→ PROBLEM TO SOLVE: Without a single alteration, write the listing out again.

☆ ☆ ☆ ☆ ☆

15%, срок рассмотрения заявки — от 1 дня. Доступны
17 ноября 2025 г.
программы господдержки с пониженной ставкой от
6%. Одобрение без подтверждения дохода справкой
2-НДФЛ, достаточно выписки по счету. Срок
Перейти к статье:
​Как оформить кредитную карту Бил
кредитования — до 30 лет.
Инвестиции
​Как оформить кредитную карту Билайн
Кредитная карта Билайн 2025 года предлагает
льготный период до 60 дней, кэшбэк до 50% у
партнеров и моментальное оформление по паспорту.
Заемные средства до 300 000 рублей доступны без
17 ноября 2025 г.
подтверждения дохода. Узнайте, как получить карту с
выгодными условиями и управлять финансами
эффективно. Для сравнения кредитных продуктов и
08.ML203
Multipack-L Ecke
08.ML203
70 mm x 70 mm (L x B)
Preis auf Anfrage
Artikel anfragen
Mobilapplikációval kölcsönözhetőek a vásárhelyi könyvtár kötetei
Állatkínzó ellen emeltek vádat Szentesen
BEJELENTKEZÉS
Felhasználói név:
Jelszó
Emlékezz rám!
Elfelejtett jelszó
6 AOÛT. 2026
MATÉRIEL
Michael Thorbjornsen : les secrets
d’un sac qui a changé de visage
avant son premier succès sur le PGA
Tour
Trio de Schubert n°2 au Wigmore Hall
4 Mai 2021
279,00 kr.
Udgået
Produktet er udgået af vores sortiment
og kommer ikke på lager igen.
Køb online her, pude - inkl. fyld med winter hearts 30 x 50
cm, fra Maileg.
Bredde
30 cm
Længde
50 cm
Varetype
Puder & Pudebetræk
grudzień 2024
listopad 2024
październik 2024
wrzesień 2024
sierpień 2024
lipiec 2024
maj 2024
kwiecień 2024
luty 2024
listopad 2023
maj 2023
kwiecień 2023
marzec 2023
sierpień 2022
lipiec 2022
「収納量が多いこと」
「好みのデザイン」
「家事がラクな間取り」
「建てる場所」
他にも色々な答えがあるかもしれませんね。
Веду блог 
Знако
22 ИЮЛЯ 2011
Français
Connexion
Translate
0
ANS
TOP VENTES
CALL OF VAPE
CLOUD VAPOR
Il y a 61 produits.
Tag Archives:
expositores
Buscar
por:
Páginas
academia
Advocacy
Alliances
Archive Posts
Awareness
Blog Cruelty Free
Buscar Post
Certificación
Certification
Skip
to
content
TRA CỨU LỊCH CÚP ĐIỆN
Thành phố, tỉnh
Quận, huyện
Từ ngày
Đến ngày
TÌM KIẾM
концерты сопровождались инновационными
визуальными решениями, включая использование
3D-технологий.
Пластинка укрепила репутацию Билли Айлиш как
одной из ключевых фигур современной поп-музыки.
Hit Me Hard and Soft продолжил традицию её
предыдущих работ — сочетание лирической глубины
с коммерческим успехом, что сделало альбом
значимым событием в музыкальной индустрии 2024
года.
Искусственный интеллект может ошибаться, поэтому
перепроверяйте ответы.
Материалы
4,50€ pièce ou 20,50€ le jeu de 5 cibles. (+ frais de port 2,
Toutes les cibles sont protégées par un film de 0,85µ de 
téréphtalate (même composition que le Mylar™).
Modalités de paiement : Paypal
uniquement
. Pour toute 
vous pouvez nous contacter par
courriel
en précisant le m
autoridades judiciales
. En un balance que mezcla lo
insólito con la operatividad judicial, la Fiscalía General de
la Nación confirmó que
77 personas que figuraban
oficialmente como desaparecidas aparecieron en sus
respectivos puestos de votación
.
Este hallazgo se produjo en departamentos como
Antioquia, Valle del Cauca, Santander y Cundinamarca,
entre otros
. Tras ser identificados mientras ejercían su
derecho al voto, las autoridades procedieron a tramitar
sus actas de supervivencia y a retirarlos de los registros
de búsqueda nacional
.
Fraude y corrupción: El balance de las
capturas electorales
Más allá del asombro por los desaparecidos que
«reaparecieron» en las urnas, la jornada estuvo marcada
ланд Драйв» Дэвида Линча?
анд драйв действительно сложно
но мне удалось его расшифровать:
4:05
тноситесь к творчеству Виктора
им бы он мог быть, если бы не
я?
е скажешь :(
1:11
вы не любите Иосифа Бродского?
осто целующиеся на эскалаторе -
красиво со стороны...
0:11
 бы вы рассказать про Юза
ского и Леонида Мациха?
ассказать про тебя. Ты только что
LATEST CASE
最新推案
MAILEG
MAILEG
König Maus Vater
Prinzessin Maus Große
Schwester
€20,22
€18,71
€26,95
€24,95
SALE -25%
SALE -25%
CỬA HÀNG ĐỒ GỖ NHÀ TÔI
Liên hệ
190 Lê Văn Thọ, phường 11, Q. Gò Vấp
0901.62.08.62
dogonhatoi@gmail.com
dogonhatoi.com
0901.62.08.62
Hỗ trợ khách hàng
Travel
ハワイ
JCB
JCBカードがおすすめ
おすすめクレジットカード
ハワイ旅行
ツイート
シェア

☆ ☆ ☆ ☆ ☆

→ EXERCISE OUTPUT:
15%, срок рассмотрения заявки — от 1 дня. Доступны
17 ноября 2025 г.
программы господдержки с пониженной ставкой от
6%. Одобрение без подтверждения дохода справкой
2-НДФЛ, достаточно выписки по счету. Срок
Перейти к статье:
​Как оформить кредитную карту Бил
кредитования — до 30 лет.
Инвестиции
​Как оформить кредитную карту Билайн
Кредитная карта Билайн 2025 года предлагает
льготный период до 60 дней, кэшбэк до 50% у
партнеров и моментальное оформление по паспорту.
Заемные средства до 300 000 рублей доступны без
17 ноября 2025 г.
подтверждения дохода. Узнайте, как получить карту с
выгодными условиями и управлять финансами
эффективно. Для сравнения кредитных продуктов и
08.ML203
Multipack-L Ecke
08.ML203
70 mm x 70 mm (L x B)
Preis auf Anfrage
Artikel anfragen
Mobilapplikációval kölcsönözhetőek a vásárhelyi könyvtár kötetei
Állatkínzó ellen emeltek vádat Szentesen
BEJELENTKEZÉS
Felhasználói név:
Jelszó
Emlékezz rám!
Elfelejtett jelszó
6 AOÛT. 2026
MATÉRIEL
Michael Thorbjornsen : les secrets
d’un sac qui a changé de visage
avant son premier succès sur le PGA
Tour
Trio de Schubert n°2 au Wigmore Hall
4 Mai 2021
279,00 kr.
Udgået
Produktet er udgået af vores sortiment
og kommer ikke på lager igen.
Køb online her, pude - inkl. fyld med winter hearts 30 x 50
cm, fra Maileg.
Bredde
30 cm
Længde
50 cm
Varetype
Puder & Pudebetræk
grudzień 2024
listopad 2024
październik 2024
wrzesień 2024
sierpień 2024
lipiec 2024
maj 2024
kwiecień 2024
luty 2024
listopad 2023
maj 2023
kwiecień 2023
marzec 2023
sierpień 2022
lipiec 2022
「収納量が多いこと」
「好みのデザイン」
「家事がラクな間取り」
「建てる場所」
他にも色々な答えがあるかもしれませんね。
Веду блог 
Знако
22 ИЮЛЯ 2011
Français
Connexion
Translate
0
ANS
TOP VENTES
CALL OF VAPE
CLOUD VAPOR
Il y a 61 produits.
Tag Archives:
expositores
Buscar
por:
Páginas
academia
Advocacy
Alliances
Archive Posts
Awareness
Blog Cruelty Free
Buscar Post
Certificación
Certification
Skip
to
content
TRA CỨU LỊCH CÚP ĐIỆN
Thành phố, tỉnh
Quận, huyện
Từ ngày
Đến ngày
TÌM KIẾM
концерты сопровождались инновационными
визуальными решениями, включая использование
3D-технологий.
Пластинка укрепила репутацию Билли Айлиш как
одной из ключевых фигур современной поп-музыки.
Hit Me Hard and Soft продолжил традицию её
предыдущих работ — сочетание лирической глубины
с коммерческим успехом, что сделало альбом
значимым событием в музыкальной индустрии 2024
года.
Искусственный интеллект может ошибаться, поэтому
перепроверяйте ответы.
Материалы
4,50€ pièce ou 20,50€ le jeu de 5 cibles. (+ frais de port 2,
Toutes les cibles sont protégées par un film de 0,85µ de 
téréphtalate (même composition que le Mylar™).
Modalités de paiement : Paypal
uniquement
. Pour toute 
vous pouvez nous contacter par
courriel
en précisant le m
autoridades judiciales
. En un balance que mezcla lo
insólito con la operatividad judicial, la Fiscalía General de
la Nación confirmó que
77 personas que figuraban
oficialmente como desaparecidas aparecieron en sus
respectivos puestos de votación
.
Este hallazgo se produjo en departamentos como
Antioquia, Valle del Cauca, Santander y Cundinamarca,
entre otros
. Tras ser identificados mientras ejercían su
derecho al voto, las autoridades procedieron a tramitar
sus actas de supervivencia y a retirarlos de los registros
de búsqueda nacional
.
Fraude y corrupción: El balance de las
capturas electorales
Más allá del asombro por los desaparecidos que
«reaparecieron» en las urnas, la jornada estuvo marcada
ланд Драйв» Дэвида Линча?
анд драйв действительно сложно
но мне удалось его расшифровать:
4:05
тноситесь к творчеству Виктора
им бы он мог быть, если бы не
я?
е скажешь :(
1:11
вы не любите Иосифа Бродского?
осто целующиеся на эскалаторе -
красиво со стороны...
0:11
 бы вы рассказать про Юза
ского и Леонида Мациха?
ассказать про тебя. Ты только что
LATEST CASE
最新推案
MAILEG
MAILEG
König Maus Vater
Prinzessin Maus Große
Schwester
€20,22
€18,71
€26,95
€24,95
SALE -25%
SALE -25%
CỬA HÀNG ĐỒ GỖ NHÀ TÔI
Liên hệ
190 Lê Văn Thọ, phường 11, Q. Gò Vấp
0901.62.08.62
dogonhatoi@gmail.com
dogonhatoi.com
0901.62.08.62
Hỗ trợ khách hàng
Travel
ハワイ
JCB
JCBカードがおすすめ
おすすめクレジットカード
ハワイ旅行
ツイート
シェア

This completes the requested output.